Tile floors are designed so that each of the tiles, and the grout between them, work together to seal out moisture from the tile base and the underlayment. One loose floor tile can become the first breach in a series of them. Unless you fix it right away, the loose tile will allow moisture under the adjacent tiles. If the loose tile isn’t cracked, you can reuse the same one; otherwise, you’ll have to match it at your local home improvement store.
Scrape out all the grout from the perimeter of the loose tile with your grout saw. Dig the grout out completely without scratching the tile surface. Use a vacuum hose to pull up the pulverized grout.
Set the edge of the putty knife into the open grout line alongside the tile, at a shallow angle. Tap the handle of the putty knife with a hammer, to wedge it under the edge of the tile.
Pull the knife out from the edge of the tile, move it over and tap it under again. Continue working around the edges of the tile with the knife, gradually getting it more and more loose, until it finally pops out.
Scrape the exposed wall with your razor scraper to remove any remaining mortar. Scrap the back of the tile as well.

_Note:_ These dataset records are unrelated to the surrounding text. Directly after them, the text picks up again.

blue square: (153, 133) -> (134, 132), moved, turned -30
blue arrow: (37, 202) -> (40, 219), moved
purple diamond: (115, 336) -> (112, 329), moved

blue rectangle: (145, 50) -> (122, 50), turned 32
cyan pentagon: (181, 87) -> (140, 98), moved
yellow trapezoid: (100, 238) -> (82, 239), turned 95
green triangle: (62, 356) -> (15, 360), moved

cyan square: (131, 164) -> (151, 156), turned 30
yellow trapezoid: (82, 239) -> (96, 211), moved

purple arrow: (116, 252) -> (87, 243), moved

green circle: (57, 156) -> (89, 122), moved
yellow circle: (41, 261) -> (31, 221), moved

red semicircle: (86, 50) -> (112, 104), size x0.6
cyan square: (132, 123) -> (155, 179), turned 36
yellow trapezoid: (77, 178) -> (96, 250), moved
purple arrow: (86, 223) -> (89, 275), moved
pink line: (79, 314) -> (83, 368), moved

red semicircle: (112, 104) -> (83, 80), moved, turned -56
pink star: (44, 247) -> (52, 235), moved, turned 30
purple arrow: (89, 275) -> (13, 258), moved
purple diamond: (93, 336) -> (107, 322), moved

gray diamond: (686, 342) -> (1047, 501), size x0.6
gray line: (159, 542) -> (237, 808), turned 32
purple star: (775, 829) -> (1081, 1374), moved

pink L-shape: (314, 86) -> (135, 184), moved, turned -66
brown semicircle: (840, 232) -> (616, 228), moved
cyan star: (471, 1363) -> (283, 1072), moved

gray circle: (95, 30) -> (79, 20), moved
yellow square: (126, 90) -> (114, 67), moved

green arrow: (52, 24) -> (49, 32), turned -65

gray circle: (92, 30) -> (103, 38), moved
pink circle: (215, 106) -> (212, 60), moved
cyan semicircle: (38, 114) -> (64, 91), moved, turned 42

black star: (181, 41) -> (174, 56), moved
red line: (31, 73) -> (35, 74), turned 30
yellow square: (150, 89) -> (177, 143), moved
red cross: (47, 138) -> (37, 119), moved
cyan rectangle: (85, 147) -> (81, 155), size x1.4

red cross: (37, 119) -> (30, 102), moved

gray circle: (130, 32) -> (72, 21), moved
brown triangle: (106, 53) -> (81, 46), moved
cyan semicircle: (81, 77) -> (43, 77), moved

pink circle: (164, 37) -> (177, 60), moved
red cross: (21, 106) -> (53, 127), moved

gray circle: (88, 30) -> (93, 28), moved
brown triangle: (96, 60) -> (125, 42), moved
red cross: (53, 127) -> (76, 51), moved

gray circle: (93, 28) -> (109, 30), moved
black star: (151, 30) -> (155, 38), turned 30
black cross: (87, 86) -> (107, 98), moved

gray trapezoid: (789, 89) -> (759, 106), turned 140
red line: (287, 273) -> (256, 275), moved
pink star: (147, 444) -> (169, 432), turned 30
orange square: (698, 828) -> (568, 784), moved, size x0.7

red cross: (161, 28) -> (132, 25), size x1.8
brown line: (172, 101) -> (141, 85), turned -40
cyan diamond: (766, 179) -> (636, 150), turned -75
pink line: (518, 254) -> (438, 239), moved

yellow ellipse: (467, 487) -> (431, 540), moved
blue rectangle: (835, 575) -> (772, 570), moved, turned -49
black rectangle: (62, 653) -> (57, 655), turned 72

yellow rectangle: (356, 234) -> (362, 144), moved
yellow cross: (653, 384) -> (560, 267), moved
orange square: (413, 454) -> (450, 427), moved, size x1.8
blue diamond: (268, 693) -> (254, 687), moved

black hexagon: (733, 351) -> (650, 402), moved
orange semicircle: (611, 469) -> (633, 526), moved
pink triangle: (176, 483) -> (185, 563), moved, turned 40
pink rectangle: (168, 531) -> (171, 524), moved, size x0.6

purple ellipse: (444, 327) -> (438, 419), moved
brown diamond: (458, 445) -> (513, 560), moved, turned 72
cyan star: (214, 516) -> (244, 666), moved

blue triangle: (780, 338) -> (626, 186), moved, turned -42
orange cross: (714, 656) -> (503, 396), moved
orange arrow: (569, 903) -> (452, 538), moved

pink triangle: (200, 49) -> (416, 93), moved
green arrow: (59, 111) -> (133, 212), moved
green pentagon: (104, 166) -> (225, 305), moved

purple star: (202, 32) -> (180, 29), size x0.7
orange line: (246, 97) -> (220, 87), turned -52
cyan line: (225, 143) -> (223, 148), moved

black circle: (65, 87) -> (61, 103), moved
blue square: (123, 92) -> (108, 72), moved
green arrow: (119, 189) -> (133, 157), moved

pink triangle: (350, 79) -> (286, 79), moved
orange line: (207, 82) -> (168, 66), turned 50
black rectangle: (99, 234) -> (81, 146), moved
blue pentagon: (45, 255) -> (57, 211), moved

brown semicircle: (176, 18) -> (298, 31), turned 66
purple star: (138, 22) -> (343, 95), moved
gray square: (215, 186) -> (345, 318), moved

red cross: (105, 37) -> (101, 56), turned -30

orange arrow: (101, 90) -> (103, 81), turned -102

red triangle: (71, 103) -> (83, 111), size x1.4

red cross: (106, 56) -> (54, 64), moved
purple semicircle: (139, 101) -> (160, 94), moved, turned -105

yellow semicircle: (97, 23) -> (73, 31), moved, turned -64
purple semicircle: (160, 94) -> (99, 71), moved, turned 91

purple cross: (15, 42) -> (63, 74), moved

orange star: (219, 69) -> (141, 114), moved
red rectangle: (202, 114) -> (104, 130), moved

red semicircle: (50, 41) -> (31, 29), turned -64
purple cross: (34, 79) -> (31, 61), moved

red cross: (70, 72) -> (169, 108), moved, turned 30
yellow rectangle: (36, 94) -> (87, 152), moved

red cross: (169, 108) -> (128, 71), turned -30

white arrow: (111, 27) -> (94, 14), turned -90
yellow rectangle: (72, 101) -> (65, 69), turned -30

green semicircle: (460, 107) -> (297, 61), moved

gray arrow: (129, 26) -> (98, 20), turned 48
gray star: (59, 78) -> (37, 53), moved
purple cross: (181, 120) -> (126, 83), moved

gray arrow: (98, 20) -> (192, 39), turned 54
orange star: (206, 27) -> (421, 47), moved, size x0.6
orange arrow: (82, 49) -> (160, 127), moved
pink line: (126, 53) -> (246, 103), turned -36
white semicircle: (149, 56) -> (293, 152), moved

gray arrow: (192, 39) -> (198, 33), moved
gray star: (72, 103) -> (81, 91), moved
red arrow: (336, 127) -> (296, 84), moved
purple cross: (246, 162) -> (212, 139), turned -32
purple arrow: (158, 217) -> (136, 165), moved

Spread mortar on the back of the tile, using your putty knife. Cover the back completely, to a depth of about one-eighth inch. Press it in place on the wall, getting it evenly spaced with the surrounding tiles.
Allow the tile to set for eight hours. Spread grout around the edge of the tile with a grout trowel, pressing it into the space. Use a dampened sponge to wipe up the excess grout. Let it set for 48 hours before you walk on it.